そこには、三つ子の夜泣きの対応で起きてきたのだろう、カーディガンを羽織ったベビーシッターの舞子が立っていた。
「驚かせてごめんなさい。奥様に頼まれておビールを拝借に来たんですが……豊さん、ひどくお顔の色が悪いですよ。それに、手が震えて……」
舞子は、暗がりの中でも俺の異変にすぐに気がついた。凄惨な映像を見たばかりの、冷酷な「番犬」としての顔の裏側に隠された、人間としての微かな怯えを、彼女だけが見抜いていた。
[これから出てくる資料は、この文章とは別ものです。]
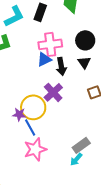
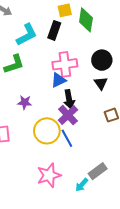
black arrow: (61, 66) -> (69, 99), moved
purple star: (19, 114) -> (25, 102), moved
blue line: (30, 127) -> (67, 138), moved
cyan arrow: (76, 159) -> (82, 185), moved

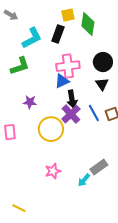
blue line: (67, 138) -> (94, 113), moved
pink star: (49, 175) -> (53, 171), size x0.7

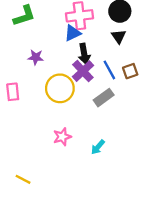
gray rectangle: (99, 167) -> (104, 98), moved

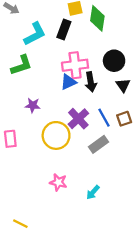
black triangle: (119, 37) -> (123, 85), moved
black arrow: (84, 54) -> (91, 82), moved
pink star: (62, 137) -> (58, 182), turned 30

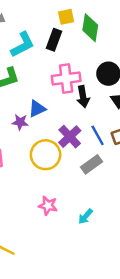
blue triangle: (68, 82) -> (37, 109), moved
「……いや、少し、仕事で厄介なバグを見つけてしまって。冷えただけです」
俺が強がって視線を逸らすと、舞子は何も言わず、俺の持つ冷たいグラスをそっと取り上げた。そして、代わりに自身の両手で、俺の冷え切った震える手を、温かく、柔らかく包み込んでくれた。
「豊さんは、いつもご家族のために、お一人で難しいお仕事を抱え込んでいらっしゃるんですね。……私でよければ、いつでもお話を聞きますから。温かいハーブティーでも淹れましょうか?」
純粋で、底抜けの優しさを湛えた彼女の瞳。
俺は、その温もりに触れた瞬間、自分が抱えていた動揺が、嘘のようにスッと消え去っていくのを感じた。
(そうだ。俺が恐れる必要なんてない)
俺がこの手をどれだけ汚そうと、どれだけ非情な罠を張り巡らそうと、すべてはこの優しく温かい彼女と、純粋な兄さんを守るためなのだ。
俺は、舞子の小さな手を握り返し、静かに目を閉じた。
脳裏に浮かぶのは、最後に栄子がすべてを失い、殺人者と同じ獣の目をして破滅していく姿だ。
(君と兄さんを守るためなら、俺は喜んで悪魔になる)キッチンの静寂の中で、俺は己の魂を完全に漆黒に染め上げる、強固でエモーショナルな決意を固めていた。